Page layout parsing data —

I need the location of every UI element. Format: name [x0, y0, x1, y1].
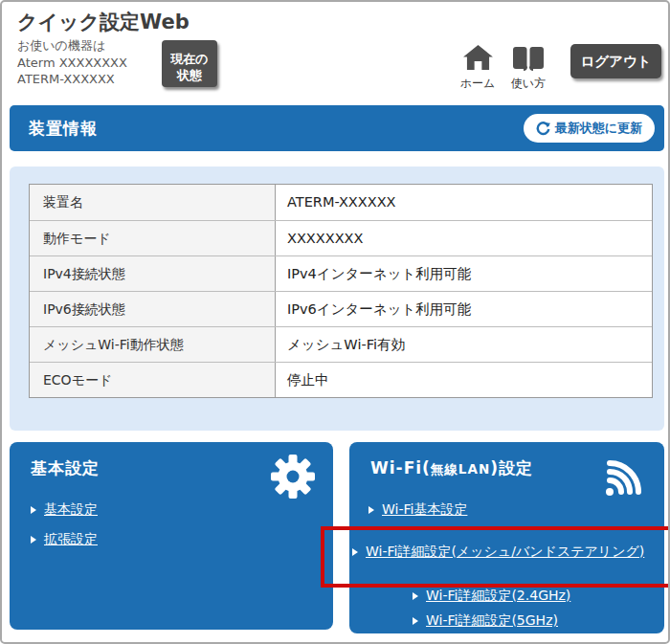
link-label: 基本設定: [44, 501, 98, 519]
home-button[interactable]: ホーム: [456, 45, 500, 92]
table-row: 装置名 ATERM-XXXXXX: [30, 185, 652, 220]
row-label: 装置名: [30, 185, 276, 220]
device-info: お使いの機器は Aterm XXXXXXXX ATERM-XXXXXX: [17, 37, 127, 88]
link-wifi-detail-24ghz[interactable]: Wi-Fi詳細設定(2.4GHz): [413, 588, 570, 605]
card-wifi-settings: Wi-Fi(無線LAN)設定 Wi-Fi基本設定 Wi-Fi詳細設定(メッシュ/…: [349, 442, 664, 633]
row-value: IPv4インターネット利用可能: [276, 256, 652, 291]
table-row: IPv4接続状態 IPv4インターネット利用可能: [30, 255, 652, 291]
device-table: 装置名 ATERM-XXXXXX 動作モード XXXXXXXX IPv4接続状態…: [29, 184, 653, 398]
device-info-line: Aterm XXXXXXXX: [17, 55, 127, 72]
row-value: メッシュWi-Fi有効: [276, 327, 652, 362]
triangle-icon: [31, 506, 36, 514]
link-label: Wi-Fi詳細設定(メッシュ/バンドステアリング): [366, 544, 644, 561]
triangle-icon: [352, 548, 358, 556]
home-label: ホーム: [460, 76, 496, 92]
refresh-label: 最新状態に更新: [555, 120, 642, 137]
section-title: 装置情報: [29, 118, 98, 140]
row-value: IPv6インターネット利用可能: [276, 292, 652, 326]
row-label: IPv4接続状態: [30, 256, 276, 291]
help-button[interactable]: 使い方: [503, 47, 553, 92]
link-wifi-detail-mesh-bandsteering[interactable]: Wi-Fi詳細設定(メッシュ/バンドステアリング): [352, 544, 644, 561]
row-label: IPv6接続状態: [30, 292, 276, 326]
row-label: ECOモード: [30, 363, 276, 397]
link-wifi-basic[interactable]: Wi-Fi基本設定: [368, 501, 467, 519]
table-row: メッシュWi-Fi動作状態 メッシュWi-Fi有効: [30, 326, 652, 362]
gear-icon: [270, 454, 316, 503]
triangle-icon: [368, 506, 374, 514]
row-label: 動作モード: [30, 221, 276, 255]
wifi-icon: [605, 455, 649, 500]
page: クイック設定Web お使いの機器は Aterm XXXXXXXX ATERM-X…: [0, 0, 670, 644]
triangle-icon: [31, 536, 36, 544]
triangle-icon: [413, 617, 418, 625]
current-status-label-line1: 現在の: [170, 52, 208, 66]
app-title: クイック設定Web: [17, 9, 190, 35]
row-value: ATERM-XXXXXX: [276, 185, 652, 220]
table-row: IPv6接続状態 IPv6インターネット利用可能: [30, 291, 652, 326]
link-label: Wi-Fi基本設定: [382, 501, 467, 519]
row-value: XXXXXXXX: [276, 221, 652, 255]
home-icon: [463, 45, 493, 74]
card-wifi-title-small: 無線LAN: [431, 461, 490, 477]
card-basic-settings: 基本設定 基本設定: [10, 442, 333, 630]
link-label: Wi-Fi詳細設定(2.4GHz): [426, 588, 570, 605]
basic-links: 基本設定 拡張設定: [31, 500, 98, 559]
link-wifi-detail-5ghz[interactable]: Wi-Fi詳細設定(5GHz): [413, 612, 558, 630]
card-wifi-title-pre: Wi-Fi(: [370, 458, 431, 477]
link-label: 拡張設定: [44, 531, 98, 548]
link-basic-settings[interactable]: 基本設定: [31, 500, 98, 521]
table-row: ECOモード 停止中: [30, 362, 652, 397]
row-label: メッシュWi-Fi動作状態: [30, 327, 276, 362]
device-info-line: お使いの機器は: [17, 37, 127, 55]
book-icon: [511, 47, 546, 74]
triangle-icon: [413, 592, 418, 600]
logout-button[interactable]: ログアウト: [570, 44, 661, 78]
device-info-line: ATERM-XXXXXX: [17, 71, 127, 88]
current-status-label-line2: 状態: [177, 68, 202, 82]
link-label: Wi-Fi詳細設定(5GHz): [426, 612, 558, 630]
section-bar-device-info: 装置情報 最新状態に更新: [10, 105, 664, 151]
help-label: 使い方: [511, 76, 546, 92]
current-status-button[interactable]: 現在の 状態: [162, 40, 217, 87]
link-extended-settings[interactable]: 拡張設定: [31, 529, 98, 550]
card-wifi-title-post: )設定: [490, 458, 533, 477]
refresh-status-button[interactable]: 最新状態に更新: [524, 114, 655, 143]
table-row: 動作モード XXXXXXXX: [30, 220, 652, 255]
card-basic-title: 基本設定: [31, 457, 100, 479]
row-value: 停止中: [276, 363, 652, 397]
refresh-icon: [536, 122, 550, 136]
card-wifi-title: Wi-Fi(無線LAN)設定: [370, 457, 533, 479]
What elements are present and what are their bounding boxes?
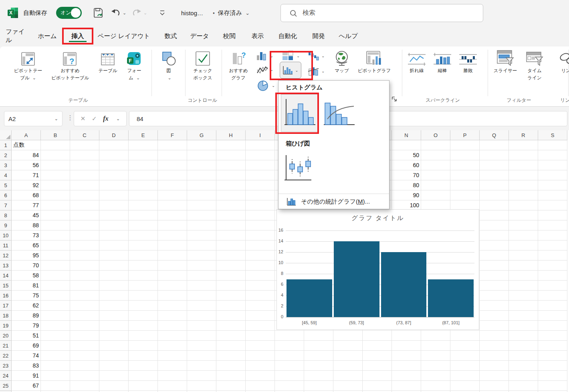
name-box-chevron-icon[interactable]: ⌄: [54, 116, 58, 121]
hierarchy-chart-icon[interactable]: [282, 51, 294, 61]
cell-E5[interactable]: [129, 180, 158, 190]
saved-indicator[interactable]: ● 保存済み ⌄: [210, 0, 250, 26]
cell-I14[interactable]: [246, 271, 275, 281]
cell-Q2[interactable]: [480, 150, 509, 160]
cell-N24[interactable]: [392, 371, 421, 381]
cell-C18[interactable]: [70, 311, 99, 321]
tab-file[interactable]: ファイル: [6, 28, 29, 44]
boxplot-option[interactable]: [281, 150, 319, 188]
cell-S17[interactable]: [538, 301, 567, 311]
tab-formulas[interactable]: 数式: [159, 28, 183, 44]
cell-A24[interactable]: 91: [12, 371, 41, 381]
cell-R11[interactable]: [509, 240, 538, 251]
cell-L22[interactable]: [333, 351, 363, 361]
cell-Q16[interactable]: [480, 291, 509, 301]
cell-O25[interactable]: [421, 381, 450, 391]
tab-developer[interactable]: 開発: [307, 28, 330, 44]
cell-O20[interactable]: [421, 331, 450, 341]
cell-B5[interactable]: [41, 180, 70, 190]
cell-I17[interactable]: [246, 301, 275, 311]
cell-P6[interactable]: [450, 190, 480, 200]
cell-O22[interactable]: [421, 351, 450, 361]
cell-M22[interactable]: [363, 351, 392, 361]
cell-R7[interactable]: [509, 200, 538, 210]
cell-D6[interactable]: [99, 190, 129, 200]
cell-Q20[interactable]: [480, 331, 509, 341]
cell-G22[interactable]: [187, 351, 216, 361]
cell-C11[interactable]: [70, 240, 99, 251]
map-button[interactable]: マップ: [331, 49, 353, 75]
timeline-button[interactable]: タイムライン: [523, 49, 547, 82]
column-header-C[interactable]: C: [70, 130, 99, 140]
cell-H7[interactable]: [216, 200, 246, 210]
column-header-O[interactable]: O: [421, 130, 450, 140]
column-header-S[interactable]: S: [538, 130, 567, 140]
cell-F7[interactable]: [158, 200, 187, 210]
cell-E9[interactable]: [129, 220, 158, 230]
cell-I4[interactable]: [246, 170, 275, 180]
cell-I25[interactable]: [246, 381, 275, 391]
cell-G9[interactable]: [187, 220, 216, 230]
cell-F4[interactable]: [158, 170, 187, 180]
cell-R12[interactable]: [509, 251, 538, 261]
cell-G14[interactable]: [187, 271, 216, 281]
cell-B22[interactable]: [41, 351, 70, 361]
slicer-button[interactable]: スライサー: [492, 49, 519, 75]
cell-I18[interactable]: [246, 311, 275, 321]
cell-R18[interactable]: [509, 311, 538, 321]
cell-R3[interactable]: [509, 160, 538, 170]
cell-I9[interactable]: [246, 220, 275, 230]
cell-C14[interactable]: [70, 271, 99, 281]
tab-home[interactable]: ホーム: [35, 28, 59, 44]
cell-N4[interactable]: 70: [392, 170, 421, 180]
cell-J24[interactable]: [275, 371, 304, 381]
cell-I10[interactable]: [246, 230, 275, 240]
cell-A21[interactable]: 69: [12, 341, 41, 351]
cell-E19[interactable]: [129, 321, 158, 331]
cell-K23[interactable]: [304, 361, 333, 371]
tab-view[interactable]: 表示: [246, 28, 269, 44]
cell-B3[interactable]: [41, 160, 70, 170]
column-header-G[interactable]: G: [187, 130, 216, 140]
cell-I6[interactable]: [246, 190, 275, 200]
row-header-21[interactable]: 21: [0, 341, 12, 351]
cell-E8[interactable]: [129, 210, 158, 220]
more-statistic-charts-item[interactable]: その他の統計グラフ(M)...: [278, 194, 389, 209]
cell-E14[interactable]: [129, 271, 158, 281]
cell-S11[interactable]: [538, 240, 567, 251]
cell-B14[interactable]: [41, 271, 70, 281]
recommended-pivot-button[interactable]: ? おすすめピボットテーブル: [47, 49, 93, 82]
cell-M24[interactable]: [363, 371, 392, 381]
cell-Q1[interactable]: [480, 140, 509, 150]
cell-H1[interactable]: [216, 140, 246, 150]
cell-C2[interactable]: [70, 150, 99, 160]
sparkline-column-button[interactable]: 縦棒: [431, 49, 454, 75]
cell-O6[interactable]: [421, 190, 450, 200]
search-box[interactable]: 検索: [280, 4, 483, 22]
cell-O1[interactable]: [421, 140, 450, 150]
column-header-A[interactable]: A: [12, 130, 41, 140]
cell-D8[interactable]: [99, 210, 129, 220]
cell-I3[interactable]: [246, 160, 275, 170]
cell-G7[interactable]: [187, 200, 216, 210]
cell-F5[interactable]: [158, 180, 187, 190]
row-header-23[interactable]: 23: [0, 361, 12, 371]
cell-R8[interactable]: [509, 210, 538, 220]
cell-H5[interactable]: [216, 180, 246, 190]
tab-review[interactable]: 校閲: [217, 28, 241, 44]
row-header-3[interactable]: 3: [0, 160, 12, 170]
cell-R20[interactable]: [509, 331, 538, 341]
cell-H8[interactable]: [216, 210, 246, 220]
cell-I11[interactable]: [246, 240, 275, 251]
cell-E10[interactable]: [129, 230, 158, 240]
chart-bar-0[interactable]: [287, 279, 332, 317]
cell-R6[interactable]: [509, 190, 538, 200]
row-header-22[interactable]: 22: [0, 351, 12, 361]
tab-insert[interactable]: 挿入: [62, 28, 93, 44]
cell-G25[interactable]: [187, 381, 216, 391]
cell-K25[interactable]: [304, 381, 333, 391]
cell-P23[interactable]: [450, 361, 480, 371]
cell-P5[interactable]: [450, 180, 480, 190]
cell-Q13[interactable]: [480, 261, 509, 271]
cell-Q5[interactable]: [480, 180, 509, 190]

Task instructions —
Wherever the word "device" occurs in the data above, copy the line it sits in.

Task result —
device-info: お使いの機器は Aterm XXXXXXXX ATERM-XXXXXX: [17, 37, 127, 88]
device-table: 装置名 ATERM-XXXXXX 動作モード XXXXXXXX IPv4接続状態…: [29, 184, 653, 398]
device-info-line: Aterm XXXXXXXX: [17, 55, 127, 72]
device-info-line: お使いの機器は: [17, 37, 127, 55]
device-info-line: ATERM-XXXXXX: [17, 71, 127, 88]
section-bar-device-info: 装置情報 最新状態に更新: [10, 105, 664, 151]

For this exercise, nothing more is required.